Matrix and vector templated classes with operations accelerated using SSE2, AVX2, FMA, and OpenMP. Contains efficient methods to solve linear and non-linear least square problems with great numerical stability. Note that AVX and FMA acceleration is disabled by default since not many systems support it currently. These features can be easily enabled for the included tests using the CMake GUI.
| Platform | Configuration | Status |
|---|---|---|
| Windows Server 2022 | Visual Studio 2022 | |
| Ubuntu 22.04 | GCC | |
| Ubuntu 22.04 | GCC + AVX |
One of the main goals of this library is to make SIMD intrinsics easier to use and read. The XX<T> template class wraps SSE, AVX, and AVX512 intrinsics behind a clean C++ operator interface. It automatically maps to X128<T>, X256<T>, or X512<T> depending on which instruction set is enabled at compile time, so the same code works across all SIMD widths without changes.
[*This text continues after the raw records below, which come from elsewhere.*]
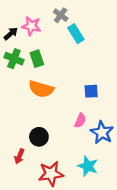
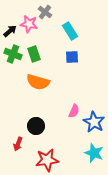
gray cross: (61, 15) -> (45, 12), moved
blue square: (91, 91) -> (72, 57), moved
cyan star: (88, 166) -> (94, 153), moved

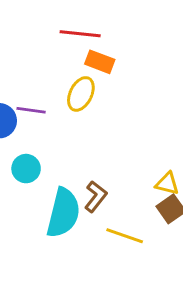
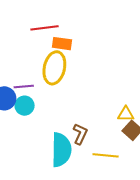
yellow ellipse: (81, 94) -> (54, 68), size x1.4
cyan circle: (26, 169) -> (25, 106), moved

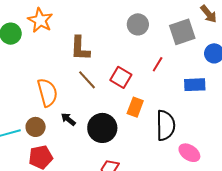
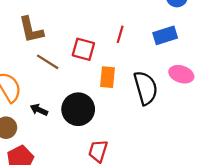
red line: (158, 64) -> (120, 34), moved
pink ellipse: (189, 153) -> (181, 74), moved

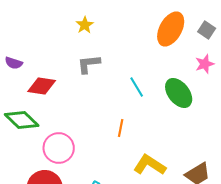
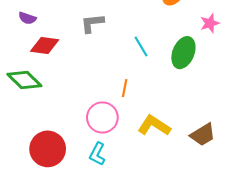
purple semicircle: (14, 63) -> (27, 18), moved
green ellipse: (179, 93) -> (183, 53), turned 60
pink circle: (59, 148) -> (102, 117), moved

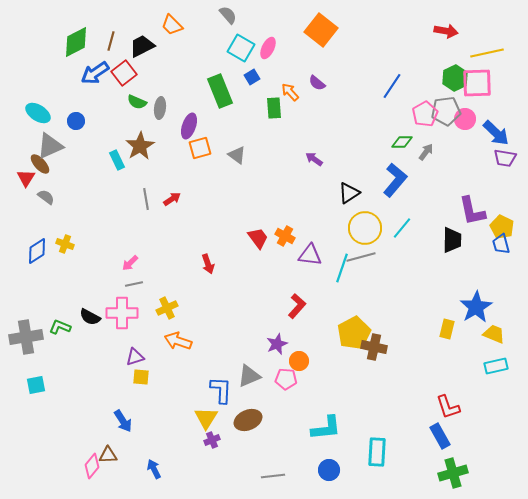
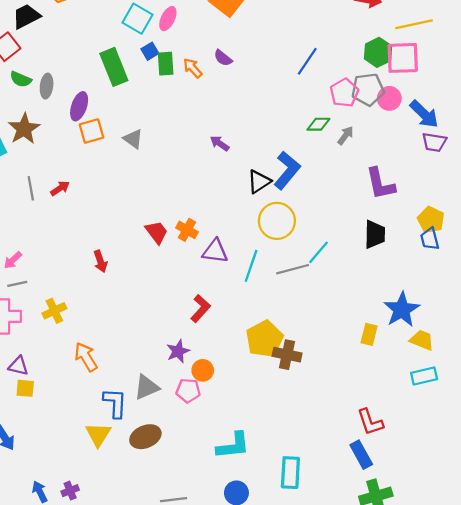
green rectangle: (274, 108) -> (166, 64), moved
blue L-shape: (395, 180) -> (287, 170), moved
purple L-shape: (472, 211) -> (380, 184), moved
cyan line: (402, 228) -> (318, 252), moved
gray line: (361, 257) -> (293, 269), moved
orange arrow: (178, 341) -> (86, 357), moved, turned 40
purple triangle: (135, 357) -> (18, 366), turned 30
purple cross: (212, 440) -> (70, 491), moved

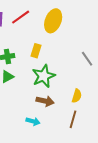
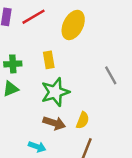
yellow rectangle: (36, 51) -> (49, 60), turned -32
yellow semicircle: (77, 96) -> (83, 120), moved

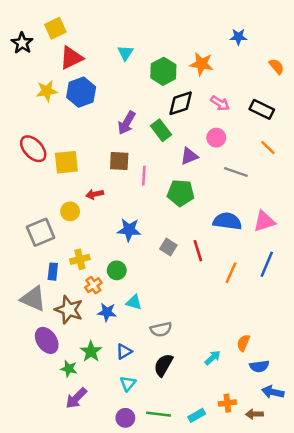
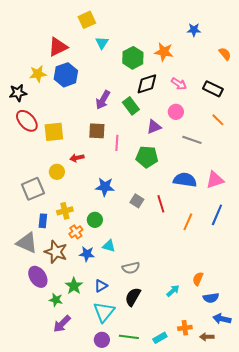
yellow square: (55, 28) -> (87, 20), moved
black star: (22, 43) -> (18, 93), moved, turned 30
cyan triangle: (128, 383) -> (104, 312), size x1.6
__m256d a = _mm256_loadu_pd(pSrc);
__m256d b = _mm256_set1_pd(2.0);
__m256d sum = _mm256_add_pd(a, b);
__m256d prod = _mm256_mul_pd(sum, sum);
__m256d result = _mm256_sqrt_pd(prod);
_mm256_storeu_pd(pDst, result);MTL::XX<MTL::F64> a(pSrc);
MTL::XX<MTL::F64> b(2.0);
MTL::XX<MTL::F64> sum = a + b;
MTL::XX<MTL::F64> result = (sum * sum).SquareRoot();
result.Store(pDst);The XX<T> class supports all standard arithmetic (+, -, *, /), bitwise (&, |, ^), comparison (==, <, >, <=, >=), and compound assignment (+=, -=, *=, /=) operators. Additional methods include SquareRoot(), Reciprocal(), Abs(), Min(), Max(), MultiplyAndAdd(), and Conditional().
Supported element types: F32, F64, I8, U8, I16, U16, I32, U32, I64, U64.